La coopérative ferroviaire du Lot Railcoop sur les rails pour la réouverture de la ligne Bordeaux-Lyon

Créée en 2019, la coopérative lotoise Railcoop est sur le point de remporter son pari de relancer la ligne voyageurs entre Bordeaux et Lyon. Elle vient en effet d'atteindre - et même de dépasser - le seuil minimum d'1,5 millions d'euros de capital fixé par l'Etat pour devenir opérateur privé.

Le logo de Railcoop, coopérative ferroviaire qui compte désormais plus de 7 000 sociétaires.
Le logo de Railcoop, coopérative ferroviaire qui compte désormais plus de 7 000 sociétaires. © FTV

Et si le "doux rêve" était en train de devenir réalité ? La trajectoire actuelle de Railcoop en tout cas semble en attester.

L'idée - un peu folle, il est vrai, sur le papier - est née de la rencontre entre des usagers, des acteurs du transition écologique et du monde coopératif. Elle se concrétise en 2019, à la salle des fêtes de Cajarc, dans le Lot. Railcoop est né, dont le siège est aujourd'hui à Cambes, près de Figeac.
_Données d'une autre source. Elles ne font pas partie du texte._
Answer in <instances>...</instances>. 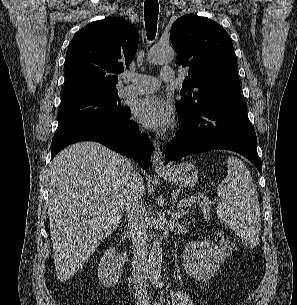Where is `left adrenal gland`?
I'll return each instance as SVG.
<instances>
[{
  "label": "left adrenal gland",
  "instance_id": "left-adrenal-gland-1",
  "mask_svg": "<svg viewBox=\"0 0 297 305\" xmlns=\"http://www.w3.org/2000/svg\"><path fill=\"white\" fill-rule=\"evenodd\" d=\"M175 206V204H174ZM174 210V209H173ZM187 211L186 210H179L177 212H174L172 213L173 217H175L176 220H179L181 218V216H183L184 214H186Z\"/></svg>",
  "mask_w": 297,
  "mask_h": 305
}]
</instances>
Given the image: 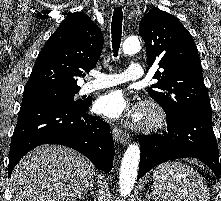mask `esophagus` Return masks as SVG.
Masks as SVG:
<instances>
[{
    "mask_svg": "<svg viewBox=\"0 0 221 201\" xmlns=\"http://www.w3.org/2000/svg\"><path fill=\"white\" fill-rule=\"evenodd\" d=\"M114 1L117 6H120L122 5L124 0H114ZM112 134L114 139L123 145L128 144L130 141L129 135L126 132L122 131L121 129L117 128L116 126L112 127Z\"/></svg>",
    "mask_w": 221,
    "mask_h": 201,
    "instance_id": "obj_1",
    "label": "esophagus"
}]
</instances>
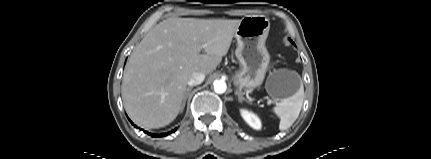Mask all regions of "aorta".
<instances>
[{"instance_id":"1","label":"aorta","mask_w":431,"mask_h":159,"mask_svg":"<svg viewBox=\"0 0 431 159\" xmlns=\"http://www.w3.org/2000/svg\"><path fill=\"white\" fill-rule=\"evenodd\" d=\"M214 91L218 94H222L226 91L227 85L223 80H215L213 83Z\"/></svg>"}]
</instances>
L'idée donc est de remettre en service une ligne ferroviaire voyageurs abandonnée par la SNCF, la ligne Bordeaux-Lyon, transversale jugée non rentable. Ce n'est pas l'avis de Railcoop qui entreprend des études de marché et se convainc de l'utilité d'une remise en service. D'autant que la ligne desservira les petites gares, garant de la cohérence des territoires éloignés des métropoles.

Le Lot, une évidence

Alors, pourquoi cette implantation dans le Lot ? Le département a été le théâtre de luttes importantes pour le maintien des petites lignes, des petites gares et des trains de nuit, les associations d'usagers obtenant à la force du poignet quelques succès.

Nicolas Debaisieux explique : "On habite un territoire, le Lot, dans lequel il y a des infrastructures ferroviaires mais en fait, le service ne nous permet pas vraiment de les utiliser comme on le souhaiterait. Il y a eu l'ouverture du marché ferroviaire en 2019 et on a pris un pariqui était au début peut-être un peu fou de se dire : "Pourquoi, nous, on ne se saisirait pas du sujet, pourquoi on ne monterait pas notre propre entreprise ferroviaire, qui corresponde à nos valeurs".
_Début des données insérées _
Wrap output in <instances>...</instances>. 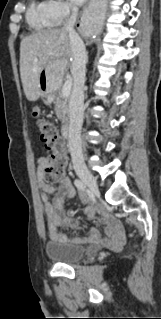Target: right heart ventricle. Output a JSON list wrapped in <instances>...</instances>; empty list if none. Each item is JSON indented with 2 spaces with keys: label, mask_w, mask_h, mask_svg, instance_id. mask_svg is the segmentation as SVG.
<instances>
[{
  "label": "right heart ventricle",
  "mask_w": 161,
  "mask_h": 319,
  "mask_svg": "<svg viewBox=\"0 0 161 319\" xmlns=\"http://www.w3.org/2000/svg\"><path fill=\"white\" fill-rule=\"evenodd\" d=\"M27 21L35 31H43L56 26V20L48 1H34L27 11Z\"/></svg>",
  "instance_id": "e07e8e85"
}]
</instances>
Il faut croire qu'ils ont raison puisque d'une poignée de sociétaires fin 2019, ils sont désormais plus de 7 000, et pas seulement des usagers français puisque 22 pays sont représentés. Plusieurs collectivités françaises, dont des régions, soutiennent le projet financièrement.

"Les gens prennent bien conscience que le train est un élément indispensable de la transition écologique", poursuit Nicolas Debaisieux, "et finalement, c'est un élément assez facile à mettre en place puisque l'infrastructure existe".
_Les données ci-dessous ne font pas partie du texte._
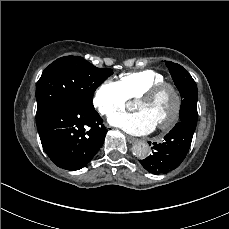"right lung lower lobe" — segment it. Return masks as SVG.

On n'est pas là dans une rupture technologique, on n'est pas dans une innovation où on promet de révolutionner le monde de demain, on est juste en train de dire qu'on a un patrimoine qui est considérable, utilisons-le pour la transition qui est en cours.

Nicolas Debaisieux, directeur général de Railcoop

Il y avait pourtant un écueil de taille. Atteindre le 1,5 millions d'euros de capital, condition fixée par l'Etat pour pouvoir prétendre faire rouler des trains. Et c'est désormais chose faite, puisque la somme récoltée dépasse ce seuil. Railcoop devrait donc déposer très prochainement son dossier auprès de l'autorité de régulation des transports. Son objectif ? Rouvrir la ligne Bordeaux-Lyon en 2022.

Le Fret aussi

Mais avant cela, Railcoop, qui ne manque pas d'idées, se lance aussi dans une expérimentation de fret : une ligne entre Viviez-Decazeville, Capdenac jusqu'au hub logistique de Toulouse-Saint-Jory. Le but ? Délester de la route plusieurs dizaines des quelques 700 camions qui empruntent cet axe quotidiennement.

Dans son calendrier, Railcoop prévoit l'ouverture de cette ligne fret en octobre 2021 et celle de la ligne voyageurs Bordeaux-Lyon en 2022. En attendant, il faut trouver des locomotives, des rames et des conducteurs mais négociations et recrutements sont en bonne voie, assure la coopérative lotoise. "Plus on avance, plus le projet se crédibilise et devient de plus en plus solide. On franchit vraiment les étapes palier par palier, ça prend du temps mais en tout cas, on est dans la bonne direction", déclare Nicolas Debaisieux.